The objective of this project is to create an data product that can predict the next word given a word in context. The idea is to build a predictive model based on a library of text usage. The data which will be used to train the model will be the HC Corpora en_US blogs, twitter and news sets.
Each text data set is 200MB large. To run processes on 600MB of data is not feasible given the computing resources available. Instead a random sample of 10% of records from each set will be used. We can infer the characteristics of the population from the sample. Sampling will be in 10 line chunks. Using a function named random Sample to do this work.
##Random sample a tenth of the total set
randomSample("~/coursera/data scientist/Capstone/final/en_US/en_US.blogs.txt",
"~/coursera/data scientist/Capstone/final/en_US/en_US.blogs.sample.txt",0.1,10);
randomSample("~/coursera/data scientist/Capstone/final/en_US/en_US.news.upd.txt",
"~/coursera/data scientist/Capstone/final/en_US/en_US.news.sample.txt",0.1,10);
randomSample("~/coursera/data scientist/Capstone/final/en_US/en_US.twitter.txt",
"~/coursera/data scientist/Capstone/final/en_US/en_US.twitter.sample.txt",0.1,10);
To allow for meaningful analysis of the text bodies we need to do some cleaning. This includes removing additional whitespace, converting all text to lower case, remove stop words such as “and”,“it”,“so” (as listed below - which add no information).
stopwords("english");
## [1] "i" "me" "my" "myself" "we"
## [6] "our" "ours" "ourselves" "you" "your"
## [11] "yours" "yourself" "yourselves" "he" "him"
## [16] "his" "himself" "she" "her" "hers"
## [21] "herself" "it" "its" "itself" "they"
## [26] "them" "their" "theirs" "themselves" "what"
## [31] "which" "who" "whom" "this" "that"
## [36] "these" "those" "am" "is" "are"
## [41] "was" "were" "be" "been" "being"
## [46] "have" "has" "had" "having" "do"
## [51] "does" "did" "doing" "would" "should"
## [56] "could" "ought" "i'm" "you're" "he's"
## [61] "she's" "it's" "we're" "they're" "i've"

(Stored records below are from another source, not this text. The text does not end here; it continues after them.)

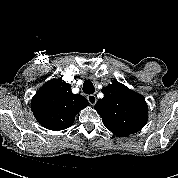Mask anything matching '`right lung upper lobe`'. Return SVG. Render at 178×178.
I'll list each match as a JSON object with an SVG mask.
<instances>
[{
    "label": "right lung upper lobe",
    "mask_w": 178,
    "mask_h": 178,
    "mask_svg": "<svg viewBox=\"0 0 178 178\" xmlns=\"http://www.w3.org/2000/svg\"><path fill=\"white\" fill-rule=\"evenodd\" d=\"M89 105L85 97L73 94L71 85L62 77L43 85L31 101V110L37 121L49 130L69 128L80 110Z\"/></svg>",
    "instance_id": "cb5924a9"
}]
</instances>
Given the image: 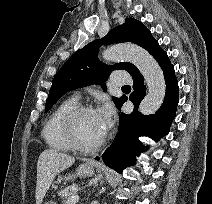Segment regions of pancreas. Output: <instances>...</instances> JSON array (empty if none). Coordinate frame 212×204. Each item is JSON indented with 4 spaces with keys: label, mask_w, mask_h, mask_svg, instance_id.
<instances>
[{
    "label": "pancreas",
    "mask_w": 212,
    "mask_h": 204,
    "mask_svg": "<svg viewBox=\"0 0 212 204\" xmlns=\"http://www.w3.org/2000/svg\"><path fill=\"white\" fill-rule=\"evenodd\" d=\"M78 187L77 185H71L63 190L58 192V195L63 199L64 204H66L67 200L72 196L77 195Z\"/></svg>",
    "instance_id": "pancreas-1"
}]
</instances>
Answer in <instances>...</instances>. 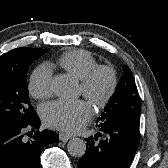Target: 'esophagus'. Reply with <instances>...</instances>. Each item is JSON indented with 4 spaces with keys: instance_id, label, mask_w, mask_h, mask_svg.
<instances>
[{
    "instance_id": "obj_1",
    "label": "esophagus",
    "mask_w": 168,
    "mask_h": 168,
    "mask_svg": "<svg viewBox=\"0 0 168 168\" xmlns=\"http://www.w3.org/2000/svg\"><path fill=\"white\" fill-rule=\"evenodd\" d=\"M72 136L66 133H59V139L63 142L68 141L69 139H71Z\"/></svg>"
}]
</instances>
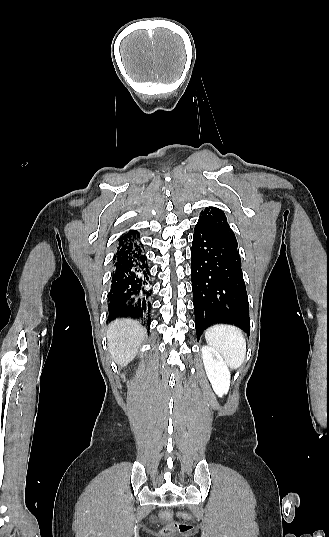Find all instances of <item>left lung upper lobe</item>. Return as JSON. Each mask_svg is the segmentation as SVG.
I'll use <instances>...</instances> for the list:
<instances>
[{"instance_id": "1", "label": "left lung upper lobe", "mask_w": 329, "mask_h": 537, "mask_svg": "<svg viewBox=\"0 0 329 537\" xmlns=\"http://www.w3.org/2000/svg\"><path fill=\"white\" fill-rule=\"evenodd\" d=\"M198 222L203 223L213 231L238 244L234 232L228 225L227 218L222 210L216 207L206 208L201 212Z\"/></svg>"}]
</instances>
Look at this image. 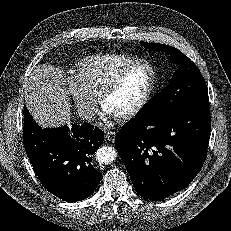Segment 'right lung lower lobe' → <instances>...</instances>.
I'll list each match as a JSON object with an SVG mask.
<instances>
[{
  "label": "right lung lower lobe",
  "instance_id": "98d812e1",
  "mask_svg": "<svg viewBox=\"0 0 231 231\" xmlns=\"http://www.w3.org/2000/svg\"><path fill=\"white\" fill-rule=\"evenodd\" d=\"M23 141L42 185L70 202L83 200L97 188L101 173L91 164L104 133L89 123L42 129L24 107Z\"/></svg>",
  "mask_w": 231,
  "mask_h": 231
}]
</instances>
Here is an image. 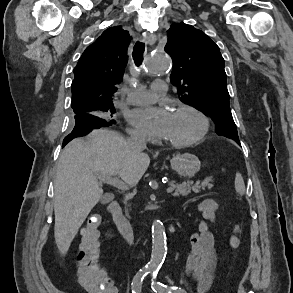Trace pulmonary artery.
Segmentation results:
<instances>
[{"instance_id":"e3ab8cb5","label":"pulmonary artery","mask_w":293,"mask_h":293,"mask_svg":"<svg viewBox=\"0 0 293 293\" xmlns=\"http://www.w3.org/2000/svg\"><path fill=\"white\" fill-rule=\"evenodd\" d=\"M151 88V90L141 88L132 90L127 101L132 104H150L166 94L167 84L165 81H155L152 83Z\"/></svg>"}]
</instances>
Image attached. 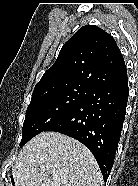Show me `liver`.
<instances>
[{"instance_id": "liver-1", "label": "liver", "mask_w": 138, "mask_h": 186, "mask_svg": "<svg viewBox=\"0 0 138 186\" xmlns=\"http://www.w3.org/2000/svg\"><path fill=\"white\" fill-rule=\"evenodd\" d=\"M15 186H102L99 166L82 143L42 132L20 151L12 168Z\"/></svg>"}]
</instances>
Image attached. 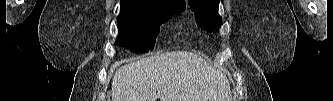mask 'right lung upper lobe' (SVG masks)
<instances>
[{
    "label": "right lung upper lobe",
    "instance_id": "cb5924a9",
    "mask_svg": "<svg viewBox=\"0 0 333 101\" xmlns=\"http://www.w3.org/2000/svg\"><path fill=\"white\" fill-rule=\"evenodd\" d=\"M168 1L179 2V3H184L185 4V0H168Z\"/></svg>",
    "mask_w": 333,
    "mask_h": 101
}]
</instances>
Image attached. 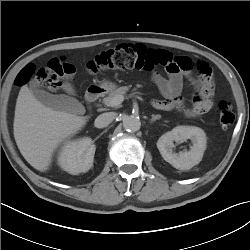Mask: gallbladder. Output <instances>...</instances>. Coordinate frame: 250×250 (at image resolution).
<instances>
[{"mask_svg":"<svg viewBox=\"0 0 250 250\" xmlns=\"http://www.w3.org/2000/svg\"><path fill=\"white\" fill-rule=\"evenodd\" d=\"M32 93L35 98L43 105L56 111H63L73 114H83L84 106L75 98L65 94L53 95L38 87L37 80H33L30 84Z\"/></svg>","mask_w":250,"mask_h":250,"instance_id":"1","label":"gallbladder"}]
</instances>
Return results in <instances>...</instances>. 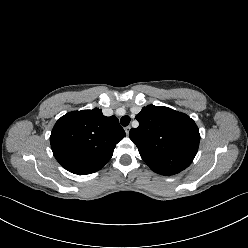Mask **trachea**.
<instances>
[{
    "label": "trachea",
    "mask_w": 248,
    "mask_h": 248,
    "mask_svg": "<svg viewBox=\"0 0 248 248\" xmlns=\"http://www.w3.org/2000/svg\"><path fill=\"white\" fill-rule=\"evenodd\" d=\"M120 123L122 126H128L129 123H130V117L128 115H125L123 116L121 119H120Z\"/></svg>",
    "instance_id": "1"
}]
</instances>
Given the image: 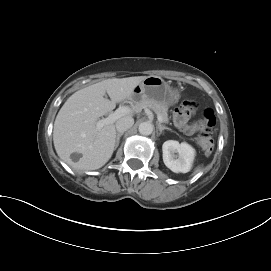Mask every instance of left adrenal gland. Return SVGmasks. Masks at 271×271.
<instances>
[{
	"instance_id": "1",
	"label": "left adrenal gland",
	"mask_w": 271,
	"mask_h": 271,
	"mask_svg": "<svg viewBox=\"0 0 271 271\" xmlns=\"http://www.w3.org/2000/svg\"><path fill=\"white\" fill-rule=\"evenodd\" d=\"M157 128H158V130H159V134H162V131H163V130H171V129L165 127V126H162L161 124H158V125H157Z\"/></svg>"
}]
</instances>
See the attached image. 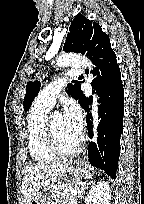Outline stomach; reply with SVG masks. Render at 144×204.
Masks as SVG:
<instances>
[{
    "label": "stomach",
    "mask_w": 144,
    "mask_h": 204,
    "mask_svg": "<svg viewBox=\"0 0 144 204\" xmlns=\"http://www.w3.org/2000/svg\"><path fill=\"white\" fill-rule=\"evenodd\" d=\"M84 176L91 177V173L80 162H77L75 165H70L66 168L63 177L58 183H65L68 186H72V184H76ZM58 187V185L54 184L41 188L31 204H46Z\"/></svg>",
    "instance_id": "0dacf381"
}]
</instances>
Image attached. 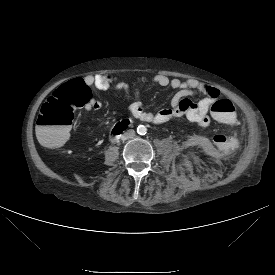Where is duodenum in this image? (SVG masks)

## [66] "you've" "we've" "they've" "i'd" "you'd"
## [71] "he'd" "she'd" "we'd" "they'd" "i'll"
## [76] "you'll" "he'll" "she'll" "we'll" "they'll"
## [81] "isn't" "aren't" "wasn't" "weren't" "hasn't"
## [86] "haven't" "hadn't" "doesn't" "don't" "didn't"
## [91] "won't" "wouldn't" "shan't" "shouldn't" "can't"
## [96] "cannot" "couldn't" "mustn't" "let's" "that's"
## [101] "who's" "what's" "here's" "there's" "when's"
## [106] "where's" "why's" "how's" "a" "an"
## [111] "the" "and" "but" "if" "or"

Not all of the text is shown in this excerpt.